BEGIN PROVIDED INFORMATION

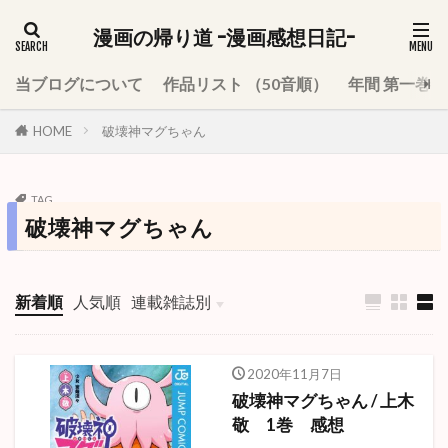
漫画の帰り道 -漫画感想日記-
当ブログについて
作品リスト （50音順）
年間 第一巻
HOME
破壊神マグちゃん
TAG
破壊神マグちゃん
新着順
人気順
連載雑誌別
週刊少年ジャンプ
少年ジャンプ＋
週刊少年サンデー
週刊少年マガジン
週刊少年チャンピオン
週刊ヤングジャンプ
月刊少年ガンガン
モーニング
ハルタ
別冊少年マガジン
月刊アフタヌーン
2020年11月7日
破壊神マグちゃん / 上木
敬 1巻 感想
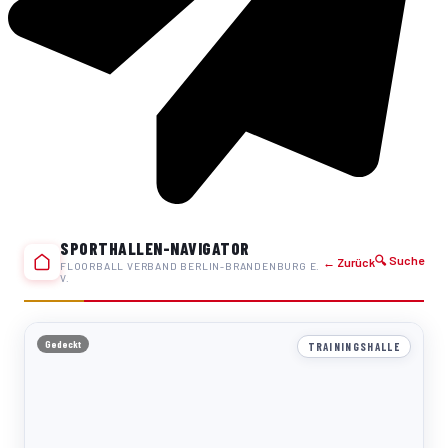
SPORTHALLEN-NAVIGATOR
🔍 Suche
← Zurück
FLOORBALL VERBAND BERLIN-BRANDENBURG E.
V.
Gedeckt
TRAININGSHALLE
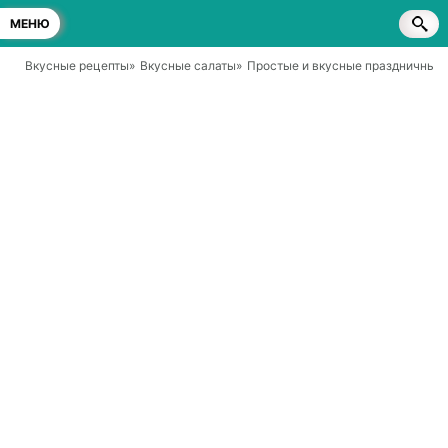
МЕНЮ
Вкусные рецепты
»
Вкусные салаты
»
Простые и вкусные праздничные 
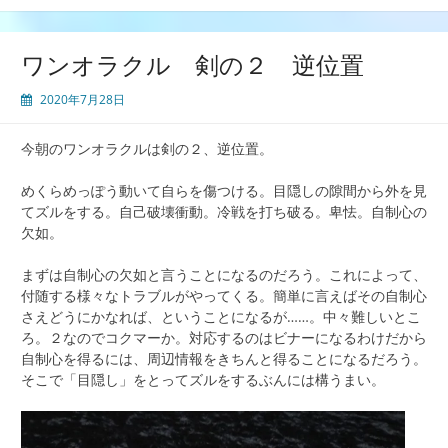
ワンオラクル 剣の２ 逆位置
2020年7月28日
今朝のワンオラクルは剣の２、逆位置。
めくらめっぽう動いて自らを傷つける。目隠しの隙間から外を見
てズルをする。自己破壊衝動。冷戦を打ち破る。卑怯。自制心の
欠如。
まずは自制心の欠如と言うことになるのだろう。これによって、
付随する様々なトラブルがやってくる。簡単に言えばその自制心
さえどうにかなれば、ということになるが……。中々難しいとこ
ろ。２なのでコクマーか。対応するのはビナーになるわけだから
自制心を得るには、周辺情報をきちんと得ることになるだろう。
そこで「目隠し」をとってズルをするぶんには構うまい。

END PROVIDED INFORMATION

* WORK TASK
If the listing above includes images, copy every line of it exactly except those images.

* RESULT BELOW
漫画の帰り道 -漫画感想日記-
当ブログについて
作品リスト （50音順）
年間 第一巻
HOME
破壊神マグちゃん
TAG
破壊神マグちゃん
新着順
人気順
連載雑誌別
週刊少年ジャンプ
少年ジャンプ＋
週刊少年サンデー
週刊少年マガジン
週刊少年チャンピオン
週刊ヤングジャンプ
月刊少年ガンガン
モーニング
ハルタ
別冊少年マガジン
月刊アフタヌーン
2020年11月7日
破壊神マグちゃん / 上木
敬 1巻 感想
SPORTHALLEN-NAVIGATOR
🔍 Suche
← Zurück
FLOORBALL VERBAND BERLIN-BRANDENBURG E.
V.
Gedeckt
TRAININGSHALLE
МЕНЮ
Вкусные рецепты
»
Вкусные салаты
»
Простые и вкусные праздничные 
ワンオラクル 剣の２ 逆位置
2020年7月28日
今朝のワンオラクルは剣の２、逆位置。
めくらめっぽう動いて自らを傷つける。目隠しの隙間から外を見
てズルをする。自己破壊衝動。冷戦を打ち破る。卑怯。自制心の
欠如。
まずは自制心の欠如と言うことになるのだろう。これによって、
付随する様々なトラブルがやってくる。簡単に言えばその自制心
さえどうにかなれば、ということになるが……。中々難しいとこ
ろ。２なのでコクマーか。対応するのはビナーになるわけだから
自制心を得るには、周辺情報をきちんと得ることになるだろう。
そこで「目隠し」をとってズルをするぶんには構うまい。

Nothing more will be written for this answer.